Ainda antes de o debate propriamente dito começar, Montenegro teve ainda tempo de comentar um dos temas da atualidade — o suspense à volta da solução política nos Açores — e usá-lo para pressionar o Chega: agora que o PS decidiu não viabilizar o governo do PSD, resta fazer o “teste do algodão” ao partido de André Ventura e perceber se impede um governo de direita de governar, sem que possa “sonhar” com qualquer negociação com os sociais democratas. Um cenário que, sugeriu, também se poderá colocar a nível nacional, mostrando-se desde logo disponível para governar — só se vencer as eleições — com maioria relativa, como Cavaco Silva fez entre 1985 e 1987.

O diálogo mais revelador

Luís Montenegro — É evidente que o resultado da governação é completamente antagónico ao que quis transmitir. O que é trágico para Portugal é o resultado destes oito anos. Paulo Raimundo propõe aumento de pensões este ano de 7,5%, diga-me se faz favor quanto é que isso custa.

Paulo Raimundo — Já disse.

Luís Montenegro — Do ponto de vista da sua projeção no tempo. Estamos contra porque essa proposta não tem qualquer tipo de exequibilidade. Eu também queria… 

Paulo Raimundo — A nossa proposta é de 7,5% para todas as reformas, tem um acréscimo de 1600 milhões de euros.

Luís Montenegro — Vezes quatro anos. 6400 milhões, é o que custa em quatro anos.

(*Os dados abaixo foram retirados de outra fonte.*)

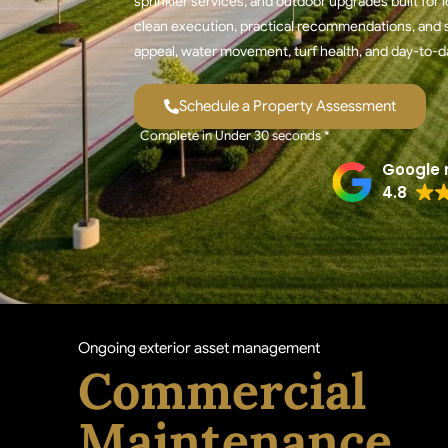
sprinkler services, and outdoor upgrades built fo
clean execution, practical recommendations, and s
appeal, water movement, turf health, and day-to-d
Schedule a Property Assessment
Complete in Under 30 seconds *
Google 
4.8
Ongoing exterior asset management
Commercial
Maintenance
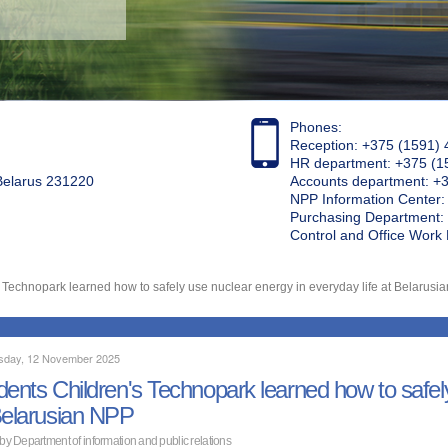
Phones:
Reception: +375 (1591) 
HR department: +375 (1
 Belarus 231220
Accounts department: +
NPP Information Center
Purchasing Department: 
Control and Office Wor
 Technopark learned how to safely use nuclear energy in everyday life at Belarusi
day, 12 November 2025
dents Children's Technopark learned how to safely
Belarusian NPP
 by Department of information and public relations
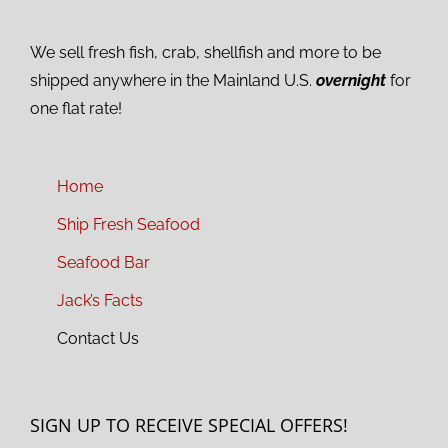
We sell fresh fish, crab, shellfish and more to be
shipped anywhere in the Mainland U.S.
overnight
for
one flat rate!
Home
Ship Fresh Seafood
Seafood Bar
Jack’s Facts
Contact Us
SIGN UP TO RECEIVE SPECIAL OFFERS!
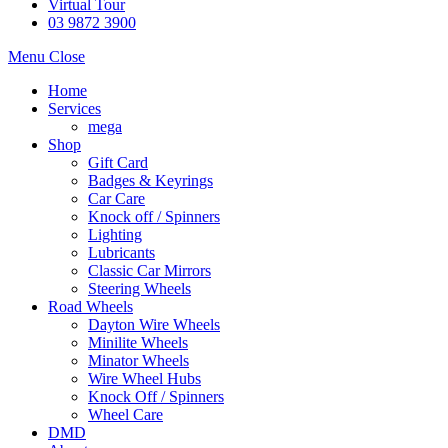
Virtual Tour
03 9872 3900
Menu
Close
Home
Services
mega
Shop
Gift Card
Badges & Keyrings
Car Care
Knock off / Spinners
Lighting
Lubricants
Classic Car Mirrors
Steering Wheels
Road Wheels
Dayton Wire Wheels
Minilite Wheels
Minator Wheels
Wire Wheel Hubs
Knock Off / Spinners
Wheel Care
DMD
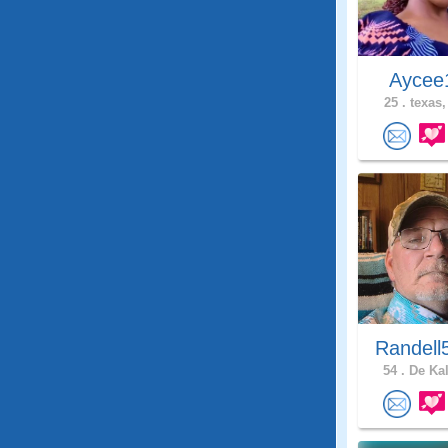
Ayce
25 .
texas,
Randell
54 .
De Kal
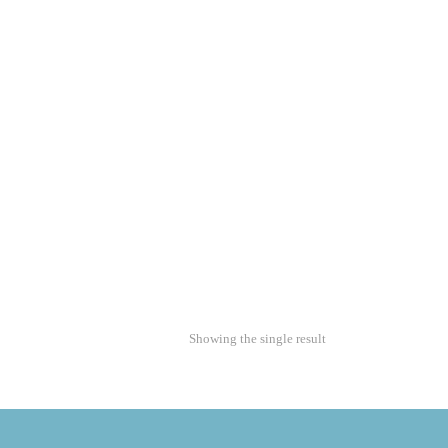
Showing the single result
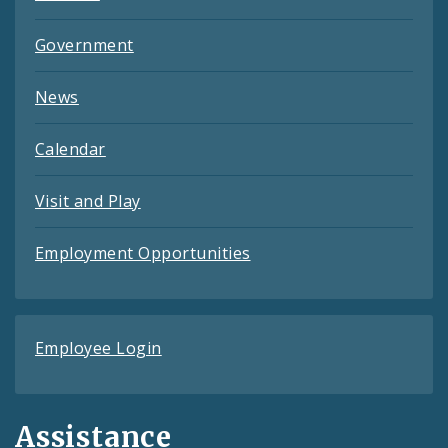
Government
News
Calendar
Visit and Play
Employment Opportunities
Employee Login
Assistance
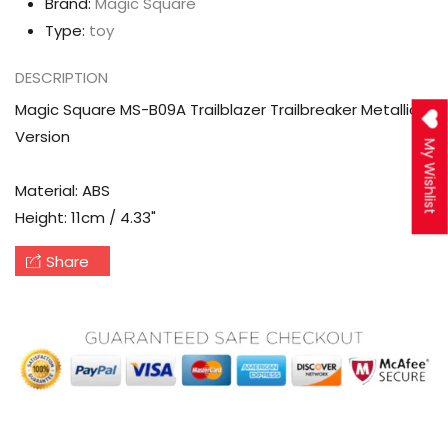
Brand:
Magic Square
Type:
toy
DESCRIPTION
Magic Square MS-B09A Trailblazer Trailbreaker Metallic
Version
My Wishlist
Material: ABS
Height: 11cm / 4.33"
Share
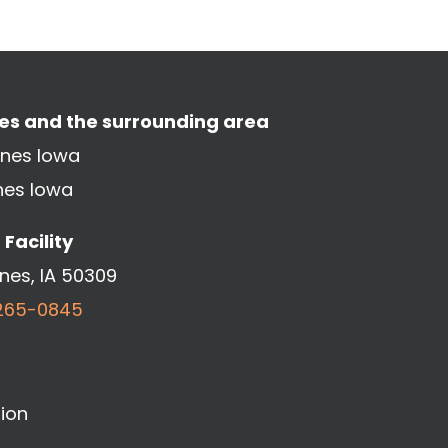
nes and the surrounding area
ines Iowa
nes Iowa
Facility
ines, IA 50309
265-0845
ion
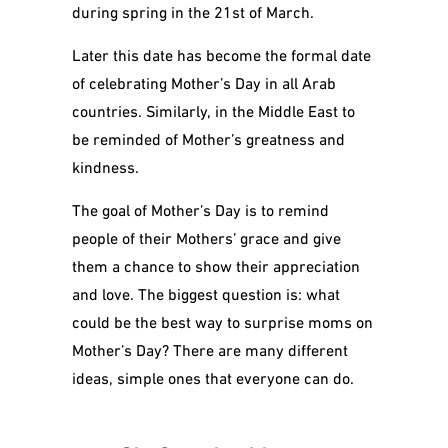
during spring in the 21
st
of March.
Later this date has become the formal date
of celebrating Mother’s Day in all Arab
countries. Similarly, in the Middle East to
be reminded of Mother’s greatness and
kindness.
The goal of Mother’s Day is to remind
people of their Mothers’ grace and give
them a chance to show their appreciation
and love.
The biggest question is: what
could be the best way to surprise moms on
Mother’s Day? There are many different
ideas, simple ones that everyone can do.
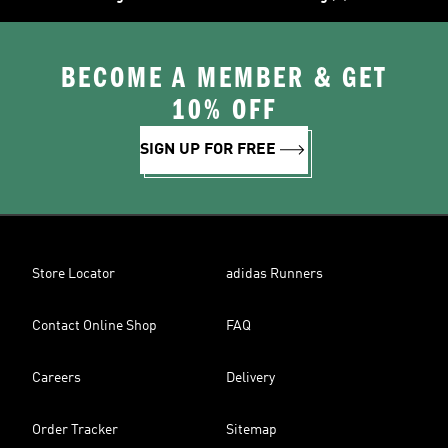
BECOME A MEMBER & GET
10% OFF
SIGN UP FOR FREE
Store Locator
adidas Runners
Contact Online Shop
FAQ
Careers
Delivery
Order Tracker
Sitemap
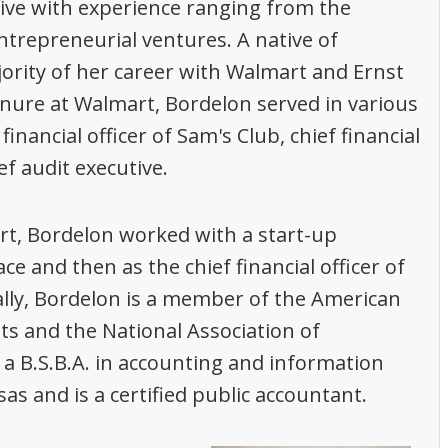
tive with experience ranging from the
ntrepreneurial ventures. A native of
ority of her career with Walmart and Ernst
enure at Walmart, Bordelon served in various
financial officer of Sam's Club, chief financial
ef audit executive.
t, Bordelon worked with a start-up
e and then as the chief financial officer of
lly, Bordelon is a member of the American
nts and the National Association of
a B.S.B.A. in accounting and information
s and is a certified public accountant.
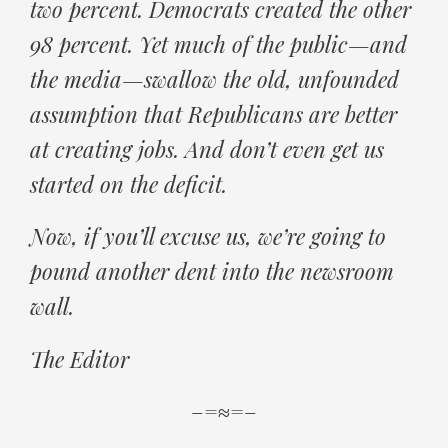
two percent. Democrats created the other
98 percent. Yet much of the public—and
the media—swallow the old, unfounded
assumption that Republicans are better
at creating jobs. And don’t even get us
started on the deficit.
Now, if you’ll excuse us, we’re going to
pound another dent into the newsroom
wall.
The Editor
–=≈=–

Paulo Raimundo — Tem um acréscimo no OE em vigor — não queremos fazer em 2028, é agora, que agora é que faz falta…

Luís Montenegro — É que se houver um aumento agora tenho depois uma vigência permanente, senão as contas não estão certas. Tenho de lhe dizer isto.

Paulo Raimundo — É exatamente o mesmo valor que está consagrado no OE para entregar em benfícios fiscais aos grupos económicos que têm 25 milhões de euros de lucro por dia.